N°29, Septembre 2021
Une étude menée fin 2017 par un cabinet international de recrutement spécialisé auprès de 500 directeurs généraux et administratifs financiers révèle que 76 % des sondés admettent avoir embauché un collaborateur qui ne s’intégrait pas à l’équipe. Les principales raisons évoquées relèvent majoritairement des « soft skills » défaillantes, ce qui renvoie à un défaut d’intelligence émotionnelle. Cet article va donc s’intéresser à cette compétence si recherchée en l’abordant sous l’axe du leadership émotionnel et penser ses incidences au niveau de la performance et de la qualité de vie au travail.
Que l’on soit personnel de santé, manager ou directeur d’établissement sanitaire ou social, il y a nécessité de s’adapter aux contextes et à ses interlocuteurs. Plus la situation sera complexe, plus les capacités rationnelles et analytiques devront être mise en sourdine afin d’écouter cette petite voix intérieure qui permettra de trouver une solution satisfaisante pour chacun. Cette petite voix, ce GPS interne, comme le décrit très bien le psychologue Christophe Haag, professeur en comportement organisationnel à EM Lyon Business School, ce sont nos émotions. L’intelligence émotionnelle est donc une aide précieuse pour faire face aux situations des plus complexes, ce qui explique combien elle est recherchée en entreprise.

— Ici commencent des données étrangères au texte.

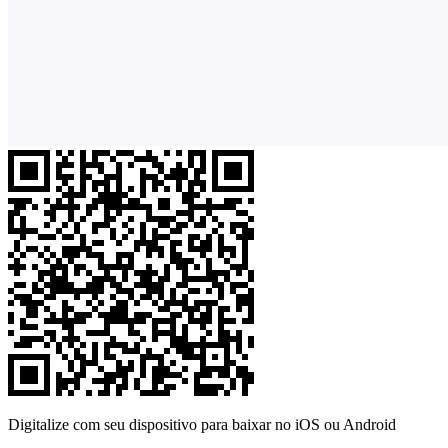
Digitalize com seu dispositivo para baixar no iOS ou Android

Pourtant une étude réalisée auprès de 305 directeurs généraux (DG) et de 200 directeurs financiers (DAF) en décembre 2017 en France par le cabinet international de recrutement spécialisé Robert Half montre combien recruter un candidat disposant des compétences techniques et comportementales adéquates est difficile. 76 % des sondés admettent en effet avoir embauché un collaborateur qui ne s’intégrait pas à l’équipe, notamment parce que ses capacités d’adaptation, d’ouverture, d’écoute et de collaboration étaient insuffisantes. Plus précisément lui était reproché :
- Son manque d’esprit d’équipe (45%)
- Son incapacité à collaborer dans son travail ou à faire preuve d’autonomie (33%)
- Son excès de confiance (32%)
- Sa capacité d’adaptation insuffisante (31%)

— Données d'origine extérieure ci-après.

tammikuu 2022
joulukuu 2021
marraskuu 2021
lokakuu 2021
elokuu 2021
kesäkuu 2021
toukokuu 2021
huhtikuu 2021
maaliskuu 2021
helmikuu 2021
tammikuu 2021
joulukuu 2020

- Le fait qu’il ne s’entendait pas avec ses collègues (30%)
- Le fait qu’il n’était pas en accord avec la culture d’entreprise (23%)
- Son manque d’ouverture aux observations (22%).
Si ce sondage ne porte pas spécifiquement sur le monde de la santé, il n’en demeure pas moins intéressant pour ses acteurs. Les malheureux collaborateurs recrutés du sondage auraient en effet des compétences personnelles et sociales orientées vers les interactions humaines, les fameuses « soft skills », qui seraient insuffisantes pour permettre l’efficacité ainsi que le bien-être individuel et collectif au sein des organisations concernées. Or ces mêmes compétences font appel à l’intelligence émotionnelle. Les établissements de santé peuvent donc être également interpellés.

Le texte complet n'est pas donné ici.